Non ho mai pensato di cimentarmi in tali opere di “traduzione”. Sarebbe forse come scrivere una poesia a tema.

 

Ora insisto, ma non te la prendere, è importante (sorriso): il video ha una sua natura e riconoscibilità contemporanea netta. Facendo video, ecco, ti senti “attuale”?

No. E probabilmente non lo ero nemmeno nei primi anni Ottanta quando riprendevo con la videocamera l’immagine trasmessa dal televisore collegato alla videocamera stessa.

 

A volte non si è preparati a cogliere il discorso visivo di un poeta di cui già è difficile cogliere il discorso testuale… Il video non dovrebbe forse riguardare l’atto performativo, seguendo la lettura a voce dal vivo?

Sì, se si intende documentare un evento.

 

No, volevo dire: il video che si crea è un video che basta a se stesso, che si alimenta da sé, oppure è un elemento da inserire nella performance, perché altrimenti viaggia a vuoto?

Alcuni dei video che ho fatto sono stati inglobati in performance/opere teatrali (di altri), li ho ricollocati in installazioni, li ho riprogrammati in modalità interattiva per il Web… una sorta di auto-postproduzione , comunque un gesto ecologico. Altri miei video sono rimasti “solo” video, alcuni reggono, altri forse meno.

 

Hai già letto e proiettato insieme?

Una volta ma non era un mio lavoro, né video né testo. È stato un prestito di presenza parlante a Enzo Campi.

 

Realizzando un video, sei meno sola nel processo creativo o cerchi di mantenere modalità di scrittura e modalità di ripresa-montaggio allo stesso livello, e cioè come composizione “in solitaria”?

Non capisco “sei meno sola”; non capisco “il livello delle modalità”. Comunque, ho realizzato nel tempo diversi video, lavorando quasi sempre da sola (non: sempre).
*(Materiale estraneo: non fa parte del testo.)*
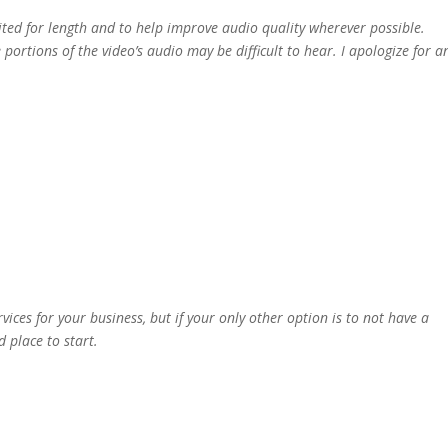
ited for length and to help improve audio quality wherever possible.
portions of the video’s audio may be difficult to hear. I apologize for a
ices for your business, but if your only other option is to not have a
d place to start.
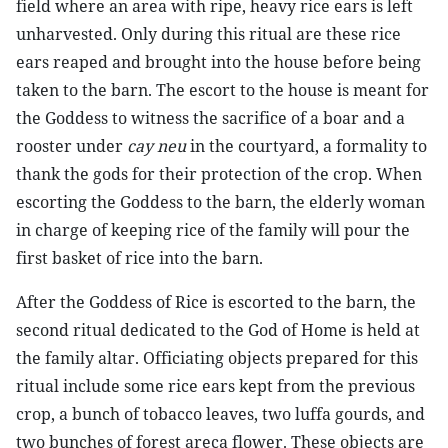
field where an area with ripe, heavy rice ears is left
unharvested. Only during this ritual are these rice
ears reaped and brought into the house before being
taken to the barn. The escort to the house is meant for
the Goddess to witness the sacrifice of a boar and a
rooster under
cay neu
in the courtyard, a formality to
thank the gods for their protection of the crop. When
escorting the Goddess to the barn, the elderly woman
in charge of keeping rice of the family will pour the
first basket of rice into the barn.
After the Goddess of Rice is escorted to the barn, the
second ritual dedicated to the God of Home is held at
the family altar. Officiating objects prepared for this
ritual include some rice ears kept from the previous
crop, a bunch of tobacco leaves, two luffa gourds, and
two bunches of forest areca flower. These objects are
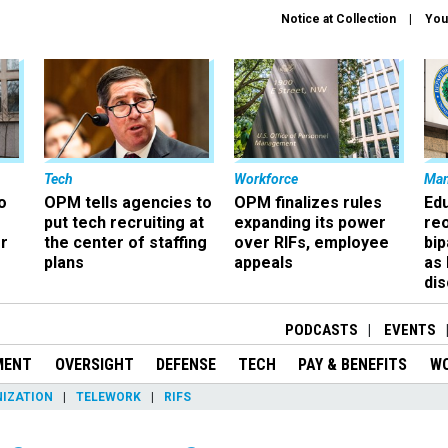
Notice at Collection
You
Tech
Workforce
Ma
o
OPM tells agencies to
OPM finalizes rules
Ed
put tech recruiting at
expanding its power
re
r
the center of staffing
over RIFs, employee
bip
plans
appeals
as
dis
PODCASTS
EVENTS
MENT
OVERSIGHT
DEFENSE
TECH
PAY & BENEFITS
W
IZATION
TELEWORK
RIFS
Ho le conoscenze tecniche per utilizzare gli strumenti software che mi servono ma tendo a sottrarmi alla specializzazione, abbasso i livelli di risoluzione e scendo sul gradino di un toolbox basico; (anche, non desidero confrontarmi con Hollywood).
Tornando però alla domanda su cosa aggiunge il video alla poesia scritta o letta, voglio dire ancora una cosa. Ho rilevato un possibile rischio di sovraesposizione quando ho realizzato video (con testi precedentemente scritti) dove la scrittura, in forma di voce “che dice”, è anche visibile in sovrimpressione (utile comunque per i non udenti) sulle immagini che scorrono o stanno.
E anche: quando la parola ha preso forma, prima nella scrittura che nel video, era già probabilmente una “multiforma” (con tutta l’approssimazione e la sfocatura che questo termine porta).

 

Ci fermiamo a una panchina davanti ad un mitologico esemplare di yak che sembra uscito dal Paese dei mostri selvaggi di Maurice Sendak (per chi vuole restare fedele alle alchimie fra scrittura e video c’è anche la versione filmica di Spike Jonze …). Chiedo ancora a Mariangela, che ora non ha più molto tempo da dedicare a questo viaggio, di lasciarmi un disegno per fermare le parole, i tratti, le impressioni sulla carta, così posso portarmi dietro, nel viaggio, un ricordo vivo del nostro incontro. La penna comincia a turbinare sul foglio, l’idea era di disegnare una specie di albero genealogico, un diagramma di flusso, uno schema della scrittura di Mariangela secondo le proprie parentele artistiche. Addirittura. La penna si ferma. Prendo il foglio.

La ringrazio, ci salutiamo affettuosamente. Mariangela Guàtteri esce zigzagando tra i passeggini che affollano l’ingresso del parco. Io resto seduto a fissare un po’ gli arabeschi di Mariangela e un po’ l’arancione profondo della pelliccia di questo yak berlinese.